TASK ITEM:
Scan the entries below and extract each line with the word "track" in it.

================================

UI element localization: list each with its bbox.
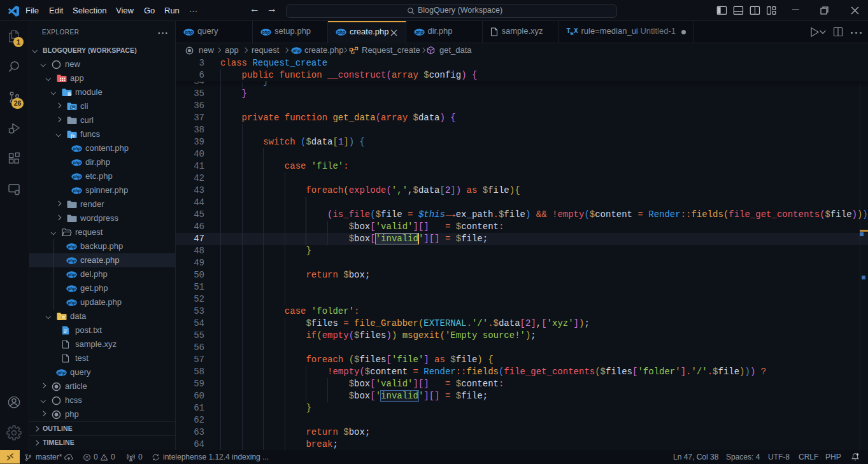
svg-text:fx: fx (71, 132, 75, 138)
svg-text:php: php (72, 188, 80, 193)
svg-text:php: php (72, 160, 80, 165)
svg-text:php: php (57, 370, 65, 375)
svg-text:php: php (67, 244, 75, 249)
svg-text:php: php (292, 48, 300, 53)
svg-text:php: php (184, 30, 192, 35)
svg-text:php: php (72, 174, 80, 179)
svg-text:php: php (415, 30, 423, 35)
svg-text:php: php (336, 30, 345, 35)
svg-text:php: php (72, 146, 80, 151)
svg-text:php: php (67, 300, 75, 305)
svg-text:php: php (261, 30, 269, 35)
svg-text:php: php (67, 258, 75, 263)
svg-text:php: php (67, 286, 75, 291)
svg-text:php: php (67, 272, 75, 277)
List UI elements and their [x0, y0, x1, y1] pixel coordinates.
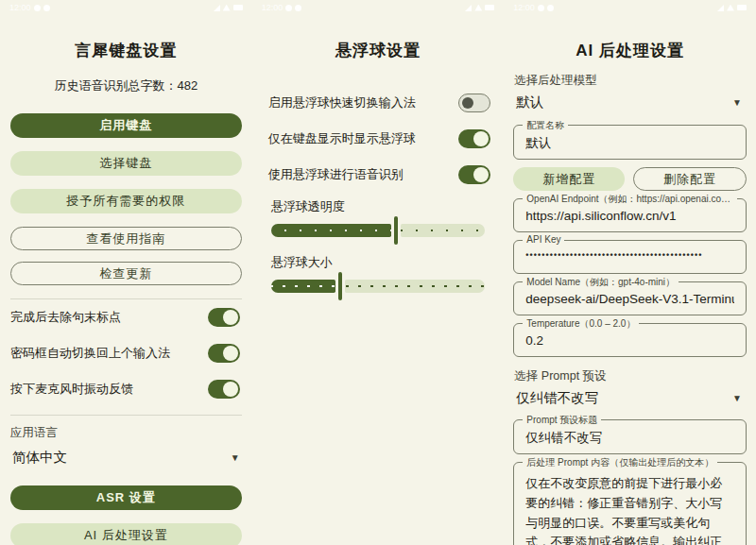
size-slider-active-track[interactable] — [271, 280, 335, 293]
signal-icon — [717, 5, 724, 11]
app-root: 12:00 12:00 12:00 — [0, 0, 756, 545]
opacity-slider-active-track[interactable] — [271, 224, 391, 237]
status-bar-segment: 12:00 — [504, 0, 756, 15]
prompt-preset-select-label: 选择 Prompt 预设 — [514, 368, 746, 384]
prompt-title-field-label: Prompt 预设标题 — [523, 414, 601, 427]
api-key-field-value: ••••••••••••••••••••••••••••••••••••••••… — [525, 250, 734, 260]
setting-row-password-switch-back: 密码框自动切换回上个输入法 — [10, 335, 240, 371]
prompt-content-value: 仅在不改变原意的前提下进行最小必要的纠错：修正重音错别字、大小写与明显的口误。不… — [525, 474, 734, 545]
app-language-select[interactable]: 简体中文 ▼ — [12, 449, 240, 467]
prompt-preset-value: 仅纠错不改写 — [516, 389, 598, 407]
chevron-down-icon: ▼ — [732, 393, 742, 403]
app-language-label: 应用语言 — [10, 425, 242, 441]
prompt-content-label: 后处理 Prompt 内容（仅输出处理后的文本） — [523, 456, 717, 469]
signal-icon — [214, 5, 220, 11]
opacity-slider-handle[interactable] — [394, 216, 398, 245]
prompt-title-field[interactable]: Prompt 预设标题 仅纠错不改写 — [513, 419, 747, 454]
floating-ball-settings-panel: 悬浮球设置 启用悬浮球快速切换输入法 仅在键盘显示时显示悬浮球 使用悬浮球进行语… — [252, 0, 505, 545]
select-keyboard-button[interactable]: 选择键盘 — [10, 151, 242, 176]
ai-post-processing-panel: AI 后处理设置 选择后处理模型 默认 ▼ 配置名称 默认 新增配置 删除配置 … — [504, 0, 756, 545]
wifi-icon — [223, 5, 231, 11]
recognized-words-stat: 历史语音识别总字数：482 — [0, 77, 252, 94]
chevron-down-icon: ▼ — [732, 97, 742, 108]
voice-recognition-switch[interactable] — [458, 165, 490, 184]
notification-icon — [547, 5, 554, 11]
page-title: AI 后处理设置 — [504, 40, 756, 61]
api-key-field-label: API Key — [523, 234, 564, 245]
api-key-field[interactable]: API Key ••••••••••••••••••••••••••••••••… — [513, 240, 747, 274]
page-title: 悬浮球设置 — [252, 40, 505, 61]
notification-icon — [285, 5, 292, 11]
delete-config-button[interactable]: 删除配置 — [633, 167, 747, 191]
notification-icon — [34, 5, 41, 11]
setting-label: 完成后去除句末标点 — [10, 309, 121, 326]
prompt-content-textarea[interactable]: 后处理 Prompt 内容（仅输出处理后的文本） 仅在不改变原意的前提下进行最小… — [513, 462, 747, 545]
config-name-field[interactable]: 配置名称 默认 — [513, 125, 747, 160]
status-time: 12:00 — [513, 0, 535, 15]
post-model-select-label: 选择后处理模型 — [514, 73, 746, 89]
view-guide-button[interactable]: 查看使用指南 — [10, 227, 242, 250]
temperature-field-label: Temperature（0.0 – 2.0） — [523, 317, 639, 331]
setting-row-voice-recognition: 使用悬浮球进行语音识别 — [268, 157, 491, 193]
opacity-slider-inactive-track[interactable] — [401, 224, 486, 237]
opacity-slider[interactable] — [271, 215, 486, 246]
prompt-preset-select[interactable]: 仅纠错不改写 ▼ — [516, 389, 742, 407]
remove-punctuation-switch[interactable] — [208, 308, 240, 327]
endpoint-field-value: https://api.siliconflow.cn/v1 — [525, 209, 734, 223]
battery-icon — [233, 5, 243, 10]
model-name-field[interactable]: Model Name（例如：gpt-4o-mini） deepseek-ai/D… — [513, 281, 747, 315]
setting-row-show-with-keyboard: 仅在键盘显示时显示悬浮球 — [268, 121, 491, 157]
setting-row-vibrate-feedback: 按下麦克风时振动反馈 — [10, 371, 240, 407]
wifi-icon — [727, 5, 734, 11]
size-slider[interactable] — [271, 271, 486, 301]
wifi-icon — [474, 5, 482, 11]
endpoint-field[interactable]: OpenAI Endpoint（例如：https://api.openai.co… — [513, 198, 747, 232]
size-slider-inactive-track[interactable] — [345, 280, 486, 293]
status-bar-segment: 12:00 — [0, 0, 252, 15]
check-update-button[interactable]: 检查更新 — [10, 262, 242, 285]
setting-label: 仅在键盘显示时显示悬浮球 — [268, 130, 416, 147]
temperature-field-value: 0.2 — [525, 333, 734, 348]
quick-switch-switch[interactable] — [458, 94, 490, 112]
divider — [10, 415, 242, 416]
ai-post-settings-button[interactable]: AI 后处理设置 — [10, 523, 242, 545]
keyboard-settings-panel: 言犀键盘设置 历史语音识别总字数：482 启用键盘 选择键盘 授予所有需要的权限… — [0, 0, 252, 545]
setting-row-remove-punctuation: 完成后去除句末标点 — [10, 299, 240, 335]
size-slider-label: 悬浮球大小 — [271, 254, 486, 271]
config-name-field-value: 默认 — [525, 135, 734, 152]
setting-label: 使用悬浮球进行语音识别 — [268, 166, 404, 183]
battery-icon — [485, 5, 494, 10]
endpoint-field-label: OpenAI Endpoint（例如：https://api.openai.co… — [523, 193, 737, 206]
add-config-button[interactable]: 新增配置 — [513, 167, 625, 191]
asr-settings-button[interactable]: ASR 设置 — [10, 485, 242, 510]
battery-icon — [737, 5, 747, 10]
model-name-field-label: Model Name（例如：gpt-4o-mini） — [523, 276, 679, 289]
prompt-title-field-value: 仅纠错不改写 — [525, 430, 734, 447]
setting-label: 按下麦克风时振动反馈 — [10, 381, 133, 398]
post-model-value: 默认 — [516, 94, 543, 111]
size-slider-handle[interactable] — [338, 272, 342, 300]
notification-icon — [295, 5, 301, 11]
enable-keyboard-button[interactable]: 启用键盘 — [10, 113, 242, 138]
setting-label: 密码框自动切换回上个输入法 — [10, 345, 170, 362]
chevron-down-icon: ▼ — [231, 452, 240, 463]
vibrate-feedback-switch[interactable] — [208, 380, 240, 399]
post-model-select[interactable]: 默认 ▼ — [516, 94, 742, 111]
password-switch-back-switch[interactable] — [208, 344, 240, 363]
status-bar: 12:00 12:00 12:00 — [0, 0, 756, 15]
show-with-keyboard-switch[interactable] — [458, 129, 490, 148]
status-bar-segment: 12:00 — [252, 0, 505, 15]
setting-row-quick-switch: 启用悬浮球快速切换输入法 — [268, 85, 491, 121]
opacity-slider-label: 悬浮球透明度 — [271, 198, 486, 215]
config-name-field-label: 配置名称 — [523, 119, 568, 132]
page-title: 言犀键盘设置 — [0, 40, 252, 61]
notification-icon — [43, 5, 50, 11]
signal-icon — [465, 5, 472, 11]
app-language-value: 简体中文 — [12, 449, 67, 467]
setting-label: 启用悬浮球快速切换输入法 — [268, 94, 416, 111]
status-time: 12:00 — [262, 0, 284, 15]
notification-icon — [538, 5, 544, 11]
grant-permissions-button[interactable]: 授予所有需要的权限 — [10, 189, 242, 213]
temperature-field[interactable]: Temperature（0.0 – 2.0） 0.2 — [513, 323, 747, 357]
model-name-field-value: deepseek-ai/DeepSeek-V3.1-Terminus — [525, 292, 734, 306]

================================

RESPONSE BELOW:
size-slider-active-track[interactable] — [271, 280, 335, 293]
opacity-slider-active-track[interactable] — [271, 224, 391, 237]
opacity-slider-inactive-track[interactable] — [401, 224, 486, 237]
size-slider-inactive-track[interactable] — [345, 280, 486, 293]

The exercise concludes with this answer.